> **Task to complete**: Every line below is to be set down again exactly; any image stays out.

[Records excerpted from a collection]

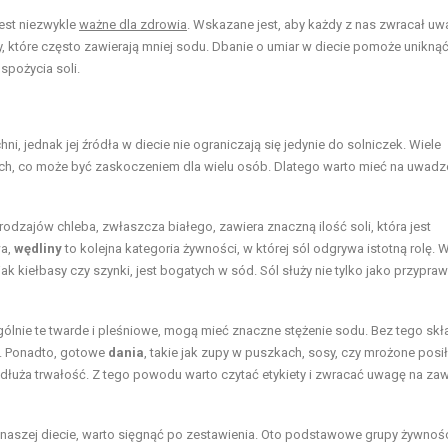
jest niezwykle
ważne dla zdrowia
. Wskazane jest, aby każdy z nas zwracał uw
, które często zawierają mniej sodu. Dbanie o umiar w diecie pomoże uniknąć
pożycia soli.
i, jednak jej źródła w diecie nie ograniczają się jedynie do solniczek. Wiele
ch, co może być zaskoczeniem dla wielu osób. Dlatego warto mieć na uwadze
 rodzajów chleba, zwłaszcza białego, zawiera znaczną ilość soli, która jest
wa,
wędliny
to kolejna kategoria żywności, w której sól odgrywa istotną rolę. W
 kiełbasy czy szynki, jest bogatych w sód. Sól służy nie tylko jako przypraw
gólnie te twarde i pleśniowe, mogą mieć znaczne stężenie sodu. Bez tego skł
ć. Ponadto, gotowe
dania
, takie jak zupy w puszkach, sosy, czy mrożone posił
edłuża trwałość. Z tego powodu warto czytać etykiety i zwracać uwagę na za
 naszej diecie, warto sięgnąć po zestawienia. Oto podstawowe grupy żywności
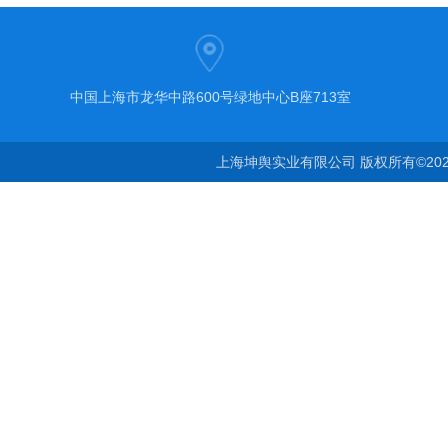
中国上海市龙华中路600号绿地中心B座713室
上海坤舆实业有限公司 版权所有©20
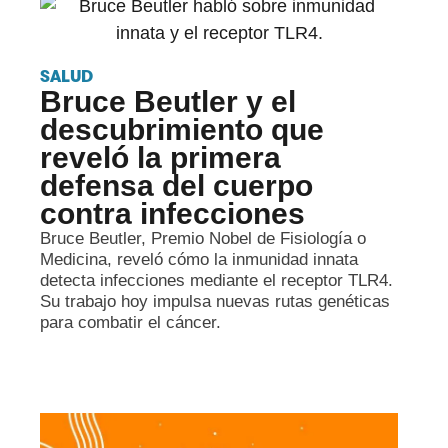
SALUD
Bruce Beutler y el
descubrimiento que
reveló la primera
defensa del cuerpo
contra infecciones
Bruce Beutler, Premio Nobel de Fisiología o
Medicina, reveló cómo la inmunidad innata
detecta infecciones mediante el receptor TLR4.
Su trabajo hoy impulsa nuevas rutas genéticas
para combatir el cáncer.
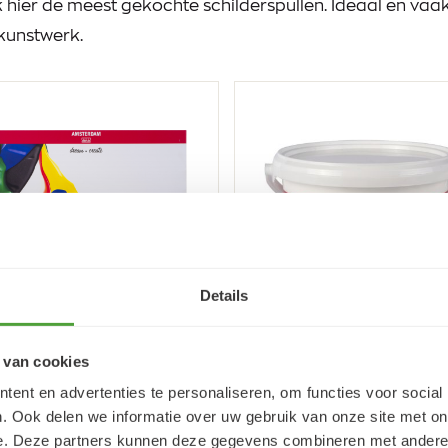
k hier de meest gekochte schilderspullen. Ideaal en va
kunstwerk.
Details
sterdam Acrylverf
Amsterdam Acrylver
 van cookies
plete collectie set |
105 Titaanwit 2,5 liter
× 20 ml
ent en advertenties te personaliseren, om functies voor social
. Ook delen we informatie over uw gebruik van onze site met on
10
72
120,
45,
30
95
51,
(incl. BTW)
(incl. BTW)
e. Deze partners kunnen deze gegevens combineren met andere i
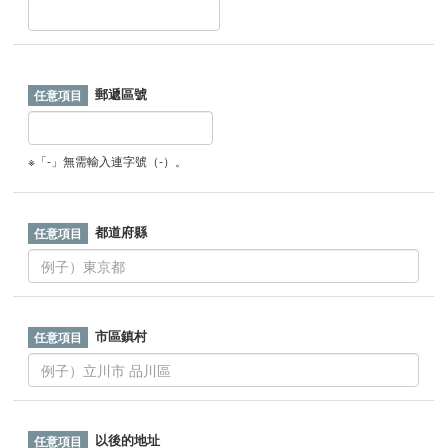
郵遞區號
※「-」無需輸入連字號（-）。
都道府縣
市區鎮村
以後的地址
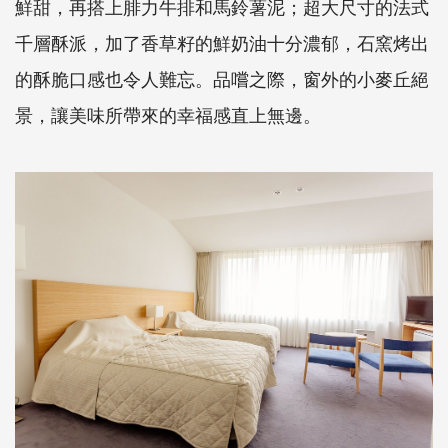
鮮甜，再搭上腓力牛排和馬鈴薯泥；超大尺寸的法式
千層酥派，加了香草籽的鮮奶油十分濃郁，石窯烤出
的酥脆口感也令人難忘。品嚐之際，窗外的小麥丘絕
景，讓美味所帶來的幸福感直上無邊。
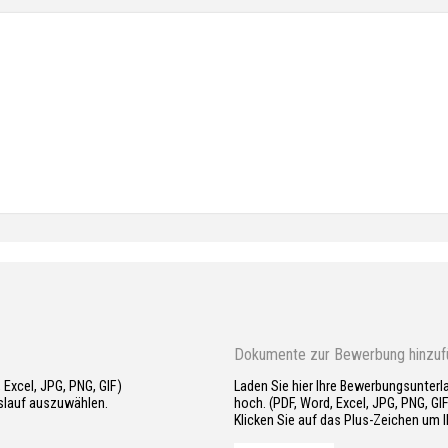
Dokumente zur Bewerbung hinzufü
 Excel, JPG, PNG, GIF)
Laden Sie hier Ihre Bewerbungsunterl
nslauf auszuwählen.
hoch. (PDF, Word, Excel, JPG, PNG, GI
Klicken Sie auf das Plus-Zeichen um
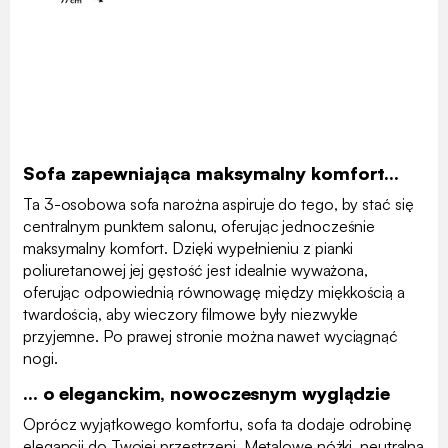
Sofa zapewniająca maksymalny komfort...
Ta 3-osobowa sofa narożna aspiruje do tego, by stać się
centralnym punktem salonu, oferując jednocześnie
maksymalny komfort. Dzięki wypełnieniu z pianki
poliuretanowej jej gęstość jest idealnie wyważona,
oferując odpowiednią równowagę między miękkością a
twardością, aby wieczory filmowe były niezwykle
przyjemne. Po prawej stronie można nawet wyciągnąć
nogi.
... o eleganckim, nowoczesnym wyglądzie
Oprócz wyjątkowego komfortu, sofa ta dodaje odrobinę
elegancji do Twojej przestrzeni. Metalowe nóżki, neutralna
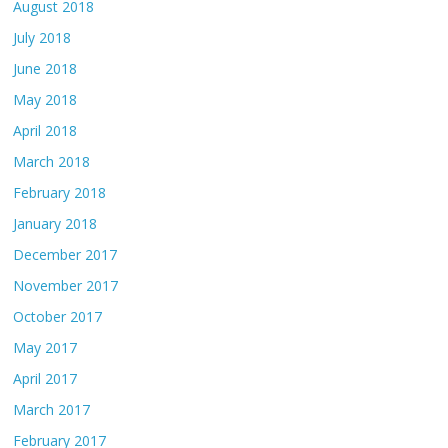
August 2018
July 2018
June 2018
May 2018
April 2018
March 2018
February 2018
January 2018
December 2017
November 2017
October 2017
May 2017
April 2017
March 2017
February 2017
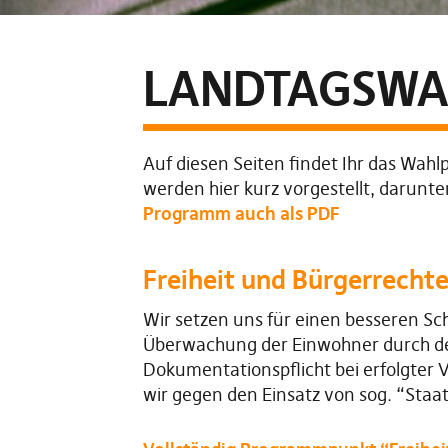
LANDTAGSWA
Auf diesen Seiten findet Ihr das Wa
werden hier kurz vorgestellt, darunte
Programm
auch
als PDF
Freiheit und Bürgerrecht
Wir setzen uns für einen besseren S
Überwachung der Einwohner durch de
Dokumentationspflicht bei erfolgter
wir gegen den Einsatz von sog. “Staa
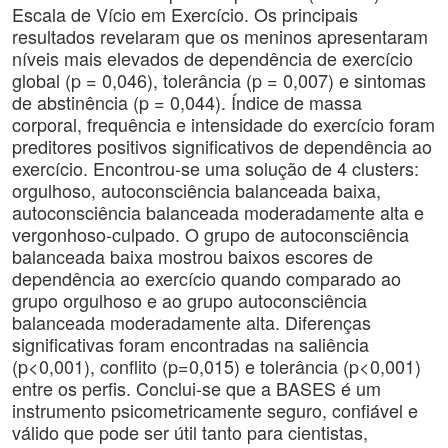
Escala de Vício em Exercício. Os principais
resultados revelaram que os meninos apresentaram
níveis mais elevados de dependência de exercício
global (p = 0,046), tolerância (p = 0,007) e sintomas
de abstinência (p = 0,044). Índice de massa
corporal, frequência e intensidade do exercício foram
preditores positivos significativos de dependência ao
exercício. Encontrou-se uma solução de 4 clusters:
orgulhoso, autoconsciência balanceada baixa,
autoconsciência balanceada moderadamente alta e
vergonhoso-culpado. O grupo de autoconsciência
balanceada baixa mostrou baixos escores de
dependência ao exercício quando comparado ao
grupo orgulhoso e ao grupo autoconsciência
balanceada moderadamente alta. Diferenças
significativas foram encontradas na saliência
(p<0,001), conflito (p=0,015) e tolerância (p<0,001)
entre os perfis. Conclui-se que a BASES é um
instrumento psicometricamente seguro, confiável e
válido que pode ser útil tanto para cientistas,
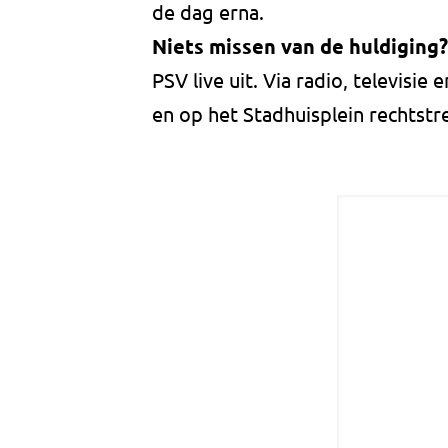
de dag erna.
Niets missen van de huldiging?
PSV live uit. Via radio, televisie 
en op het Stadhuisplein rechtstr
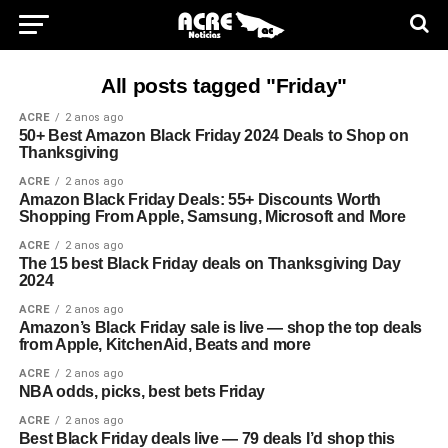
All posts tagged "Friday"
ACRE
2 anos ago
50+ Best Amazon Black Friday 2024 Deals to Shop on
Thanksgiving
ACRE
2 anos ago
Amazon Black Friday Deals: 55+ Discounts Worth
Shopping From Apple, Samsung, Microsoft and More
ACRE
2 anos ago
The 15 best Black Friday deals on Thanksgiving Day
2024
ACRE
2 anos ago
Amazon’s Black Friday sale is live — shop the top deals
from Apple, KitchenAid, Beats and more
ACRE
2 anos ago
NBA odds, picks, best bets Friday
ACRE
2 anos ago
Best Black Friday deals live — 79 deals I’d shop this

> **Solution**:
jest niezwykle
ważne dla zdrowia
. Wskazane jest, aby każdy z nas zwracał uw
, które często zawierają mniej sodu. Dbanie o umiar w diecie pomoże uniknąć
pożycia soli.
i, jednak jej źródła w diecie nie ograniczają się jedynie do solniczek. Wiele
ch, co może być zaskoczeniem dla wielu osób. Dlatego warto mieć na uwadze
 rodzajów chleba, zwłaszcza białego, zawiera znaczną ilość soli, która jest
wa,
wędliny
to kolejna kategoria żywności, w której sól odgrywa istotną rolę. W
 kiełbasy czy szynki, jest bogatych w sód. Sól służy nie tylko jako przypraw
gólnie te twarde i pleśniowe, mogą mieć znaczne stężenie sodu. Bez tego skł
ć. Ponadto, gotowe
dania
, takie jak zupy w puszkach, sosy, czy mrożone posił
edłuża trwałość. Z tego powodu warto czytać etykiety i zwracać uwagę na za
 naszej diecie, warto sięgnąć po zestawienia. Oto podstawowe grupy żywności
中国上海市龙华中路600号绿地中心B座713室
上海坤舆实业有限公司 版权所有©20
SALUD
Bruce Beutler y el
descubrimiento que
reveló la primera
defensa del cuerpo
contra infecciones
Bruce Beutler, Premio Nobel de Fisiología o
Medicina, reveló cómo la inmunidad innata
detecta infecciones mediante el receptor TLR4.
Su trabajo hoy impulsa nuevas rutas genéticas
para combatir el cáncer.
k hier de meest gekochte schilderspullen. Ideaal en va
kunstwerk.
Details
sterdam Acrylverf
Amsterdam Acrylver
 van cookies
plete collectie set |
105 Titaanwit 2,5 liter
× 20 ml
ent en advertenties te personaliseren, om functies voor social
. Ook delen we informatie over uw gebruik van onze site met on
10
72
120,
45,
30
95
51,
(incl. BTW)
(incl. BTW)
e. Deze partners kunnen deze gegevens combineren met andere i
郵遞區號
※「-」無需輸入連字號（-）。
都道府縣
市區鎮村
以後的地址
鮮甜，再搭上腓力牛排和馬鈴薯泥；超大尺寸的法式
千層酥派，加了香草籽的鮮奶油十分濃郁，石窯烤出
的酥脆口感也令人難忘。品嚐之際，窗外的小麥丘絕
景，讓美味所帶來的幸福感直上無邊。
Dokumente zur Bewerbung hinzufü
 Excel, JPG, PNG, GIF)
Laden Sie hier Ihre Bewerbungsunterl
nslauf auszuwählen.
hoch. (PDF, Word, Excel, JPG, PNG, GI
Klicken Sie auf das Plus-Zeichen um
Sofa zapewniająca maksymalny komfort...
Ta 3-osobowa sofa narożna aspiruje do tego, by stać się
centralnym punktem salonu, oferując jednocześnie
maksymalny komfort. Dzięki wypełnieniu z pianki
poliuretanowej jej gęstość jest idealnie wyważona,
oferując odpowiednią równowagę między miękkością a
twardością, aby wieczory filmowe były niezwykle
przyjemne. Po prawej stronie można nawet wyciągnąć
nogi.
... o eleganckim, nowoczesnym wyglądzie
Oprócz wyjątkowego komfortu, sofa ta dodaje odrobinę
elegancji do Twojej przestrzeni. Metalowe nóżki, neutralna
August 2018
July 2018
June 2018
May 2018
April 2018
March 2018
February 2018
January 2018
December 2017
November 2017
October 2017
May 2017
April 2017
March 2017
February 2017
LANDTAGSWA
Auf diesen Seiten findet Ihr das Wa
werden hier kurz vorgestellt, darunte
Programm
auch
als PDF
Freiheit und Bürgerrecht
Wir setzen uns für einen besseren S
Überwachung der Einwohner durch de
Dokumentationspflicht bei erfolgter
wir gegen den Einsatz von sog. “Staa
Escala de Vício em Exercício. Os principais
resultados revelaram que os meninos apresentaram
níveis mais elevados de dependência de exercício
global (p = 0,046), tolerância (p = 0,007) e sintomas
de abstinência (p = 0,044). Índice de massa
corporal, frequência e intensidade do exercício foram
preditores positivos significativos de dependência ao
exercício. Encontrou-se uma solução de 4 clusters:
orgulhoso, autoconsciência balanceada baixa,
autoconsciência balanceada moderadamente alta e
vergonhoso-culpado. O grupo de autoconsciência
balanceada baixa mostrou baixos escores de
dependência ao exercício quando comparado ao
grupo orgulhoso e ao grupo autoconsciência
balanceada moderadamente alta. Diferenças
significativas foram encontradas na saliência
(p<0,001), conflito (p=0,015) e tolerância (p<0,001)
entre os perfis. Conclui-se que a BASES é um
instrumento psicometricamente seguro, confiável e
válido que pode ser útil tanto para cientistas,
de dag erna.
Niets missen van de huldiging?
PSV live uit. Via radio, televisie 
en op het Stadhuisplein rechtstr
All posts tagged "Friday"
ACRE
2 anos ago
50+ Best Amazon Black Friday 2024 Deals to Shop on
Thanksgiving
ACRE
2 anos ago
Amazon Black Friday Deals: 55+ Discounts Worth
Shopping From Apple, Samsung, Microsoft and More
ACRE
2 anos ago
The 15 best Black Friday deals on Thanksgiving Day
2024
ACRE
2 anos ago
Amazon’s Black Friday sale is live — shop the top deals
from Apple, KitchenAid, Beats and more
ACRE
2 anos ago
NBA odds, picks, best bets Friday
ACRE
2 anos ago
Best Black Friday deals live — 79 deals I’d shop this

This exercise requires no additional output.